Feb 12 12:49:34 vps mysqld: Version: '10.1.38-MariaDB' socket: '/var/lib/mysql/mysql.sock' port: 3306 MariaDB Server
Feb 12 12:49:34 vps systemd: Started MariaDB 10.1.37 database server.
 
An easy way to repair all tables of all your databases:
Code:
mysqlcheck -Ar -u admin -p`cat /etc/psa/.psa.shadow`'

Your MariaDB server was killed by the kernel because your system was out of memory.

So, your options:
1) Add more memory to your server
2) Reduce overall memory consumption on your server
3) Make sure MariaDB is properly configured and is not using more RAM than what you have.

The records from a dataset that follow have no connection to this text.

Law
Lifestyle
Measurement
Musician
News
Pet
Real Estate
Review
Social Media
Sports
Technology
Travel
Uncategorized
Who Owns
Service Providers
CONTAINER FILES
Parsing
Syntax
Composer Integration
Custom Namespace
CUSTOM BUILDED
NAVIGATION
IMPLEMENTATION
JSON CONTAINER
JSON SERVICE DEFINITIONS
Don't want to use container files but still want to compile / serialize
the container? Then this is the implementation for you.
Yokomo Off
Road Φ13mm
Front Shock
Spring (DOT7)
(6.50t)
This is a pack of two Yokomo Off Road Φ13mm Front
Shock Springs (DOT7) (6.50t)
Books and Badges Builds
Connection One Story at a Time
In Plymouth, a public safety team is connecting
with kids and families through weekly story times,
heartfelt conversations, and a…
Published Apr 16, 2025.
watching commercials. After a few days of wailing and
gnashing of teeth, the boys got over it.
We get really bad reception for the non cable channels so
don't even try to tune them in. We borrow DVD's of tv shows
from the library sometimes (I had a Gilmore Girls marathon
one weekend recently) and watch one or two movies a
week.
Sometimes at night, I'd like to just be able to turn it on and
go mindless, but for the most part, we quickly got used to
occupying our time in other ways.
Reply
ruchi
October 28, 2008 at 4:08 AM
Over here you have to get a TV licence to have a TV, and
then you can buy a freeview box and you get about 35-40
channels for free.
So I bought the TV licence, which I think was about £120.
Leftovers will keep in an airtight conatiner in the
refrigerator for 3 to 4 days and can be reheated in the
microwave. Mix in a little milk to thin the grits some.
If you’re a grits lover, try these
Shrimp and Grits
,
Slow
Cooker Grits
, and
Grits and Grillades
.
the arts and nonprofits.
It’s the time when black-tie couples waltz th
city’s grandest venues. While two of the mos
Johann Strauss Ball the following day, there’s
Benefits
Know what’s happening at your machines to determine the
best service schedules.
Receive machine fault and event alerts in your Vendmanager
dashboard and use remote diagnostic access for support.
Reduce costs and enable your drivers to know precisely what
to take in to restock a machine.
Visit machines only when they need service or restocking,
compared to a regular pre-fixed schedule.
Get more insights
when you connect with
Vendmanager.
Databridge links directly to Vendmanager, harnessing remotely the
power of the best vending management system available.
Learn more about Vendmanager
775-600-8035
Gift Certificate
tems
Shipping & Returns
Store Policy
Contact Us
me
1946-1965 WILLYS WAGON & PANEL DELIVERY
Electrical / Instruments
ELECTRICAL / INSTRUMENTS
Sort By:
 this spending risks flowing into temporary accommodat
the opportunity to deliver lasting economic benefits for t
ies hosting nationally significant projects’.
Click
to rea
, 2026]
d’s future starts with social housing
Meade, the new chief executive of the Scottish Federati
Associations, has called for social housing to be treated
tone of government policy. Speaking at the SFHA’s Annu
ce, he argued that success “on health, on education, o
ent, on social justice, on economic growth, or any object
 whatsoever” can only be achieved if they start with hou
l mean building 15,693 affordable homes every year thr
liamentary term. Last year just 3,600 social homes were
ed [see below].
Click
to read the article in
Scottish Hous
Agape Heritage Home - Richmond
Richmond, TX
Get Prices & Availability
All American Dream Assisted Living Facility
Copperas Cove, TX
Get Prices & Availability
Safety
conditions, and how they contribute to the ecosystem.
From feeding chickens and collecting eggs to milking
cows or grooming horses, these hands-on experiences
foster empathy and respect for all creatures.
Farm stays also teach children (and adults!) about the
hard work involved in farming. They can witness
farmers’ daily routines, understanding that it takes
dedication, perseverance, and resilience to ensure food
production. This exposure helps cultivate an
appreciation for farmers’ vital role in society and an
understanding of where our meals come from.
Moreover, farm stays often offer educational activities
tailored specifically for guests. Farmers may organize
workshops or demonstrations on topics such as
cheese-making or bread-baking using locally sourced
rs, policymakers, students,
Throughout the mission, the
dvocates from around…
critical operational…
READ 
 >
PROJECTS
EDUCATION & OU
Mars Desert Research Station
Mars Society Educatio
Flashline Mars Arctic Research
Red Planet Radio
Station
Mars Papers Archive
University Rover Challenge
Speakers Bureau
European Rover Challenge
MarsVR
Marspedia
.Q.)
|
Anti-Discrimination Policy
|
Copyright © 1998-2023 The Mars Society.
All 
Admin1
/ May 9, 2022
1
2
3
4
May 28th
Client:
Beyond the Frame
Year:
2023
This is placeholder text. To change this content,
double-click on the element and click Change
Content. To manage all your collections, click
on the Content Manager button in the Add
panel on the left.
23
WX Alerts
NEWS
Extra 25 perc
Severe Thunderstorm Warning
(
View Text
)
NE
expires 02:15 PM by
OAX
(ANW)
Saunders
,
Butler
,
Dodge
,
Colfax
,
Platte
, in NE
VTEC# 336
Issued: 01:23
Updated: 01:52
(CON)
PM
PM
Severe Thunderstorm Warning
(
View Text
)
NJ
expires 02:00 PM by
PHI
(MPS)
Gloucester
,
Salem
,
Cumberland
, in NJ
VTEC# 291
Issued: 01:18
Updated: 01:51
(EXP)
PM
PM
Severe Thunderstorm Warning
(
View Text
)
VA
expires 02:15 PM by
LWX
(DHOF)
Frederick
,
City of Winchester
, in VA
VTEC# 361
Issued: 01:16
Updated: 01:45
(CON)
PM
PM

Use mysqltuner.pl to get an overview about your MariaDB config
4) Prevent that the OOM-Killer of the kernel kills MariaDB:
Code:
mkdir /etc/systemd/system/mariadb.service.d
(if it doesn't already exist)

- Create a file in that directory: oom.conf, content:
[Service]
OOMScoreAdjust=-900


- reload systemd:
Code:
systemctl daemon-reload
- restart mariadb:
Code:
systemctl restart mariadb

=> Now your mysqld process will have a OOMScore of -900 (default: 0), meaning that the kernel will never kill this process when the system is out of memory.
 
Thanks, Monty, I could verify/repair the tables. I also applied your suggestion to prevent mysql from being killed byt the kernel.
As for the crash, it is really unusual as it never happened in the last 2 years. My live and virtual memory should be enough for what's doing; that's why I suspect a sort of black swan event of unknown nature. Of course, I will monitor the situation and resolve to condir your other suggestions if it happens again.

Best,

Franco
 
Please make sure to report here if the issue returns. If possible and your system has not totally crashed in that situation, please run
# ps aux | grep httpd
and report the output here, too, in case this issue happens again. I am aware that this is Apache and not MariaDB, but httpd service might be responsible for using all RAM.